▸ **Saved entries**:
*** Block opens ***
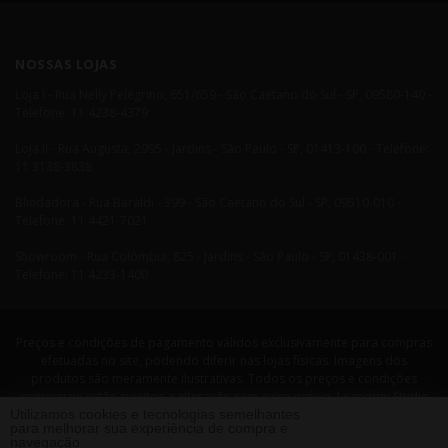
NOSSAS LOJAS
Loja I - Rua Nelly Pelegrino, 651/659 - São Caetano do Sul - SP, 09580-140 -
Telefone: 11 4238-4379
Loja II - Rua Augusta, 2995 - Jardins - São Paulo - SP, 01413-100 - Telefone:
11 3138-3838
Blindadora - Rua Baraldi - 399 - São Caetano do Sul - SP, 09510-010 -
Telefone: 11 4421-7021
Showroom - Rua Colômbia, 825 - Jardins - São Paulo - SP, 01438-001 -
Telefone: 11 4233-1400
Preços e condições de pagamento válidos exclusivamente para compras
efetuadas no site, podendo diferir nas lojas físicas. Imagens dos
produtos são meramente ilustrativas. Todos os preços e condições
comerciais estão sujeitos a alteração sem aviso prévio. Leandrini Studio
Utilizamos cookies e tecnologias semelhantes
Design. CNPJ: 08058479/0001-29 Rua Nelly Pellegrino, 651 CEP: 09580-140
para melhorar sua experiência de compra e
- São Caetano do Sul - SP Telefone: 11 4238 4379 Leandrini - Todos os
navegação.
*** Block closes ***
▸ **Description of the task**:
Write the data out again word for word; leave the pictures behind.

▸ **Output below**:
NOSSAS LOJAS
Loja I - Rua Nelly Pelegrino, 651/659 - São Caetano do Sul - SP, 09580-140 -
Telefone: 11 4238-4379
Loja II - Rua Augusta, 2995 - Jardins - São Paulo - SP, 01413-100 - Telefone:
11 3138-3838
Blindadora - Rua Baraldi - 399 - São Caetano do Sul - SP, 09510-010 -
Telefone: 11 4421-7021
Showroom - Rua Colômbia, 825 - Jardins - São Paulo - SP, 01438-001 -
Telefone: 11 4233-1400
Preços e condições de pagamento válidos exclusivamente para compras
efetuadas no site, podendo diferir nas lojas físicas. Imagens dos
produtos são meramente ilustrativas. Todos os preços e condições
comerciais estão sujeitos a alteração sem aviso prévio. Leandrini Studio
Utilizamos cookies e tecnologias semelhantes
Design. CNPJ: 08058479/0001-29 Rua Nelly Pellegrino, 651 CEP: 09580-140
para melhorar sua experiência de compra e
- São Caetano do Sul - SP Telefone: 11 4238 4379 Leandrini - Todos os
navegação.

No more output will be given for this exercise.